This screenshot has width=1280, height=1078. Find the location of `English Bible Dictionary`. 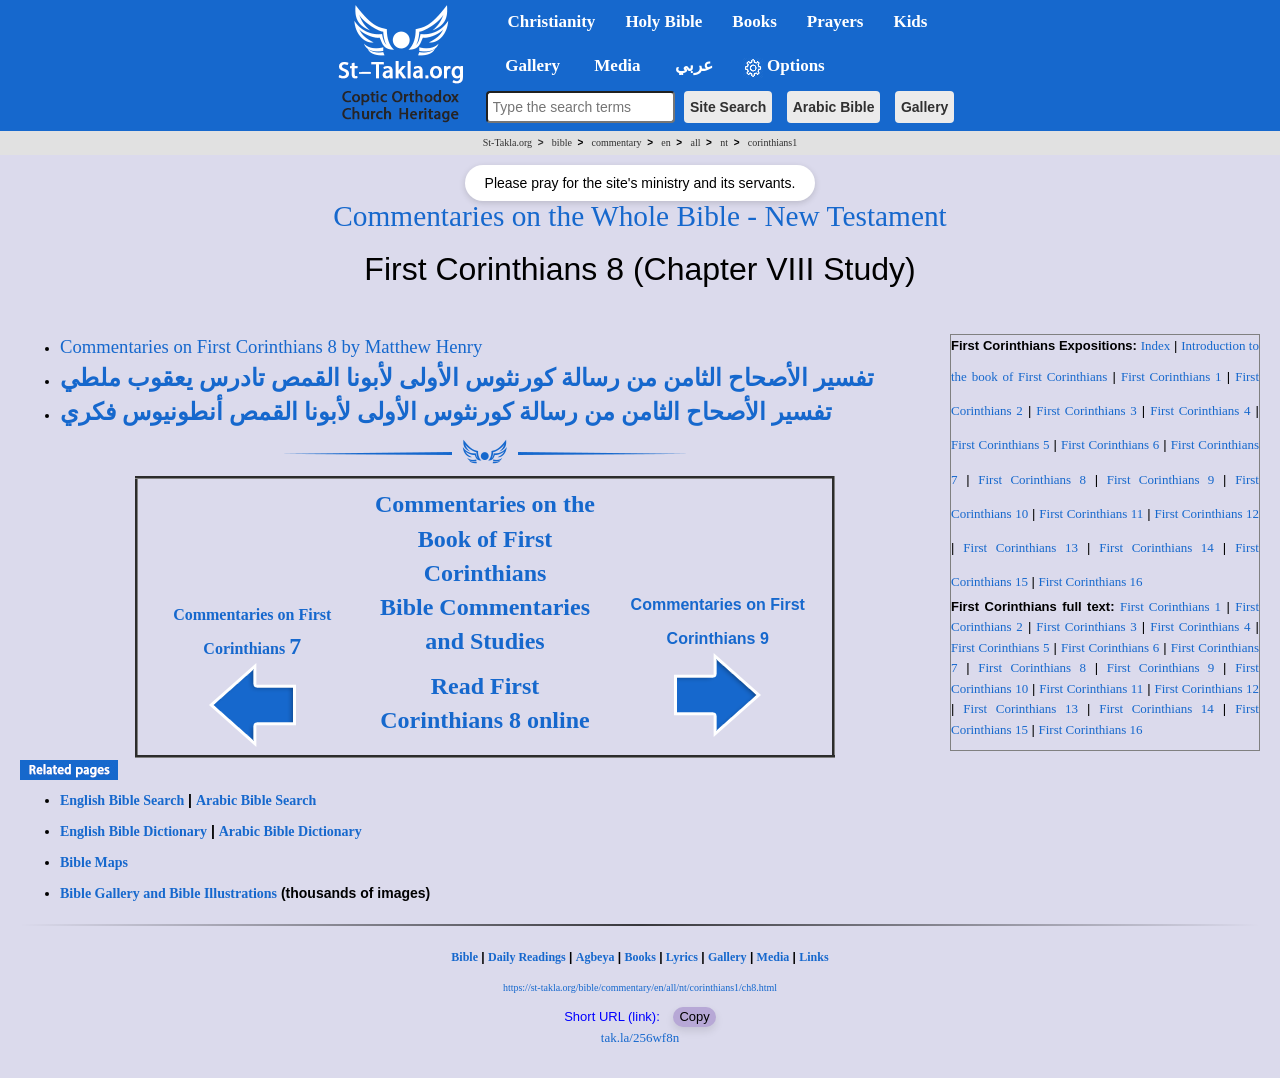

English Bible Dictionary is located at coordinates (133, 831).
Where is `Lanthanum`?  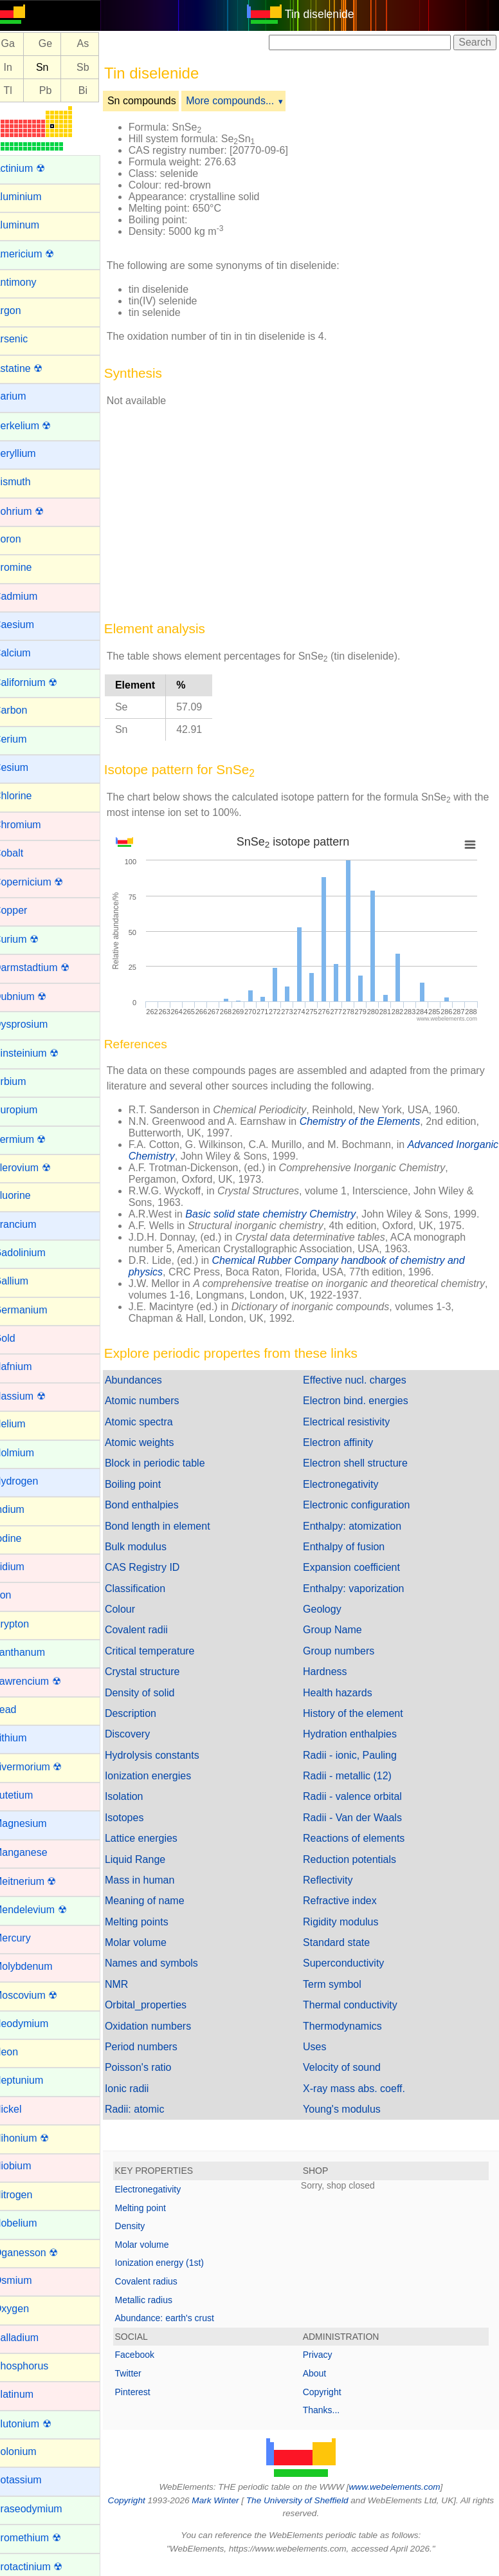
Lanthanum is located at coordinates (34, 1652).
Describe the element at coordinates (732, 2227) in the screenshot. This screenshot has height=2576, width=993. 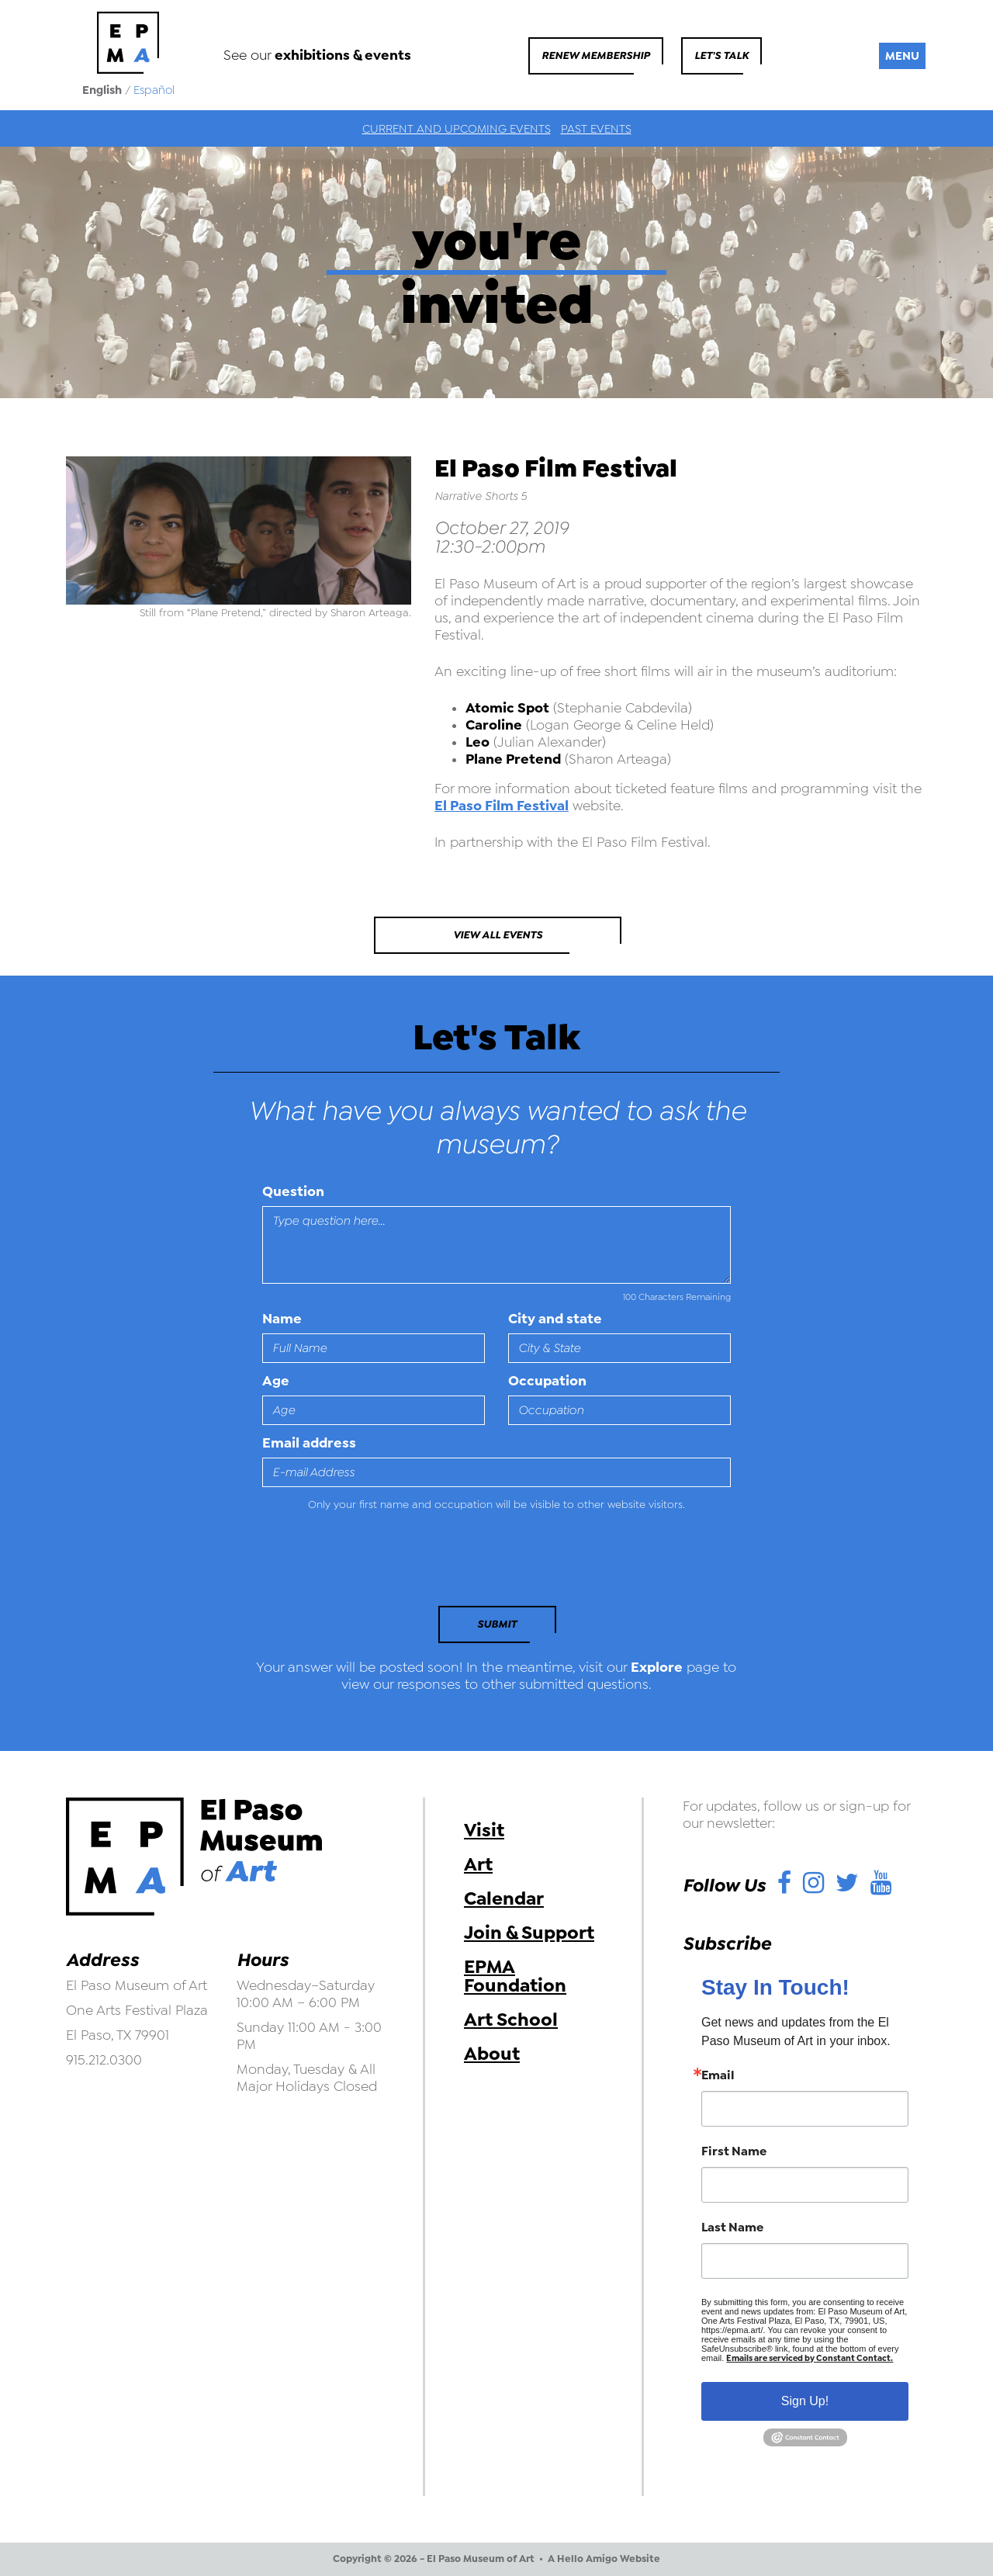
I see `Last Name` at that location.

━━━━

Goal of the exercise ::
Output the line containing "Describe the element" along with every line after it to the end of the material, exactly as written, but without pictures.

Solution to the problem ::
Describe the element at coordinates (732, 2227) in the screenshot. This screenshot has height=2576, width=993. 
I see `Last Name` at that location.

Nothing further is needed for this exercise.